Under these circumstances, the males became aggressive, some exclusively homosexual. Others became pansexual and hypersexual, seeking every chance to mount any rat they encountered. As a result, mating behaviours were upset with an increase in infant mortalities. With parents failing to provide proper nests, thoughtlessly ditching their young and even attacking them, infant mortality rose as high as 96% in certain sections. Calhoun published the results as “Population Density and Social Pathology” in a 1962 edition of Scientific American.

Creating barriers and customising the space are ways of creating personal space, e.g., using pictures of one’s family in an office setting. This increases cognitive control as one sees oneself as having control over the competitors to the personal space and therefore able to control the level of density and crowding in the space. Personal space can be both good and bad. It is good when it is used as stated above. Creating “personal space” in an office or work setting can make one feel more comfortable about being at work. Personal space can be bad when someone is in your personal space. In the image to the right, one person is mad at the other person because she is invading her personal space by laying on her.

Systems Oriented

The systems-oriented approach to experimenting is applied to individuals or people that are a part of communities, groups, and organisations. These communities, groups, and organisations are systems in homeostasis. Homeostasis is known as the “state of steady conditions within a system.” This approach particularly examines group interaction, as opposed to an individual’s interaction and it emphasizes on factors of social integration. In the laboratory, experiments focus on cause and effect processes within human nature.
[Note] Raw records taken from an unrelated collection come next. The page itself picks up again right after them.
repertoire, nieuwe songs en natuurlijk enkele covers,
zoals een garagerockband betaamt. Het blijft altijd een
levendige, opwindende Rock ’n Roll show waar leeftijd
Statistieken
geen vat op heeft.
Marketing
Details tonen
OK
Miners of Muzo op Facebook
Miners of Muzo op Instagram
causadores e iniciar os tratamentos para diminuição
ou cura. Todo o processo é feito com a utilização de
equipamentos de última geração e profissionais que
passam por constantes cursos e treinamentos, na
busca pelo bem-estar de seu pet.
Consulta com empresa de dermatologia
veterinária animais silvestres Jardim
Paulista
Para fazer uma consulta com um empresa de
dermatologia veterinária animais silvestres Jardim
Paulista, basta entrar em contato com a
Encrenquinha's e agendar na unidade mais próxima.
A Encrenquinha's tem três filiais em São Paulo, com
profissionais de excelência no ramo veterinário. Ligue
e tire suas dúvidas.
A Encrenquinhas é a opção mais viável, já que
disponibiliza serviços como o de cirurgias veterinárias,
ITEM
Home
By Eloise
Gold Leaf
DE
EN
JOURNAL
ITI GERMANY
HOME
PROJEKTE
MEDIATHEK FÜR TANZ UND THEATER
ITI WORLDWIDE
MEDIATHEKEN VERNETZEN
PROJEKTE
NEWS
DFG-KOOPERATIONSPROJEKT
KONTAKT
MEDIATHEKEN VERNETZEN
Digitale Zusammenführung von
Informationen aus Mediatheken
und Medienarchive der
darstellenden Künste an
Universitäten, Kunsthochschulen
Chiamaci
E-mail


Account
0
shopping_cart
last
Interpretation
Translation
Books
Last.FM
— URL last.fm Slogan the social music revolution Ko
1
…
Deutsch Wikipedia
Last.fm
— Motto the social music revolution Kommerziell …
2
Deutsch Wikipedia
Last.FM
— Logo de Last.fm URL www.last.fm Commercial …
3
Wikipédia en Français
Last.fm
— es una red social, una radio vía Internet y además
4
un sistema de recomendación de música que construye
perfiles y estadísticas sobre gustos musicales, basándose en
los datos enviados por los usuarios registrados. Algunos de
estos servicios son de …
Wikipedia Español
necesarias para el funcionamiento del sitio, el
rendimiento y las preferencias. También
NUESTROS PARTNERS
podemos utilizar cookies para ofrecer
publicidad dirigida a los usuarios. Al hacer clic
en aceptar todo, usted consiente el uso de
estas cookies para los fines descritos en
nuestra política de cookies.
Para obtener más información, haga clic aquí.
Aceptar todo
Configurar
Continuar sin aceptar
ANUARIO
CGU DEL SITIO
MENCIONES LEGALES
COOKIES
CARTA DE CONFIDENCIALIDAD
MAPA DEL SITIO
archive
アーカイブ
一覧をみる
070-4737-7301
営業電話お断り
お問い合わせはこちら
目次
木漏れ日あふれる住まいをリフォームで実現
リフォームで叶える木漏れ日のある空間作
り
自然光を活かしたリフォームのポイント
Interdisciplinary Oriented

Environmental psychology relies on interaction with other disciplines in order to approach problems with multiple perspectives. The first discipline is the category of behavioural sciences, which include: sociology, political science, anthropology, and economics. Environmental psychology also interacts with the inter-specialisations of the field of psychology, which include:

  • Developmental psychology;
  • Cognitive science;
  • Industrial and organisational psychology; psychobiology;
  • Psychoanalysis; and
  • Social neuroscience.

In addition to the more scientific fields of study, environmental psychology also works with the design field which includes: the studies of architecture, interior design, urban planning, industrial and object design, landscape architecture, and preservation.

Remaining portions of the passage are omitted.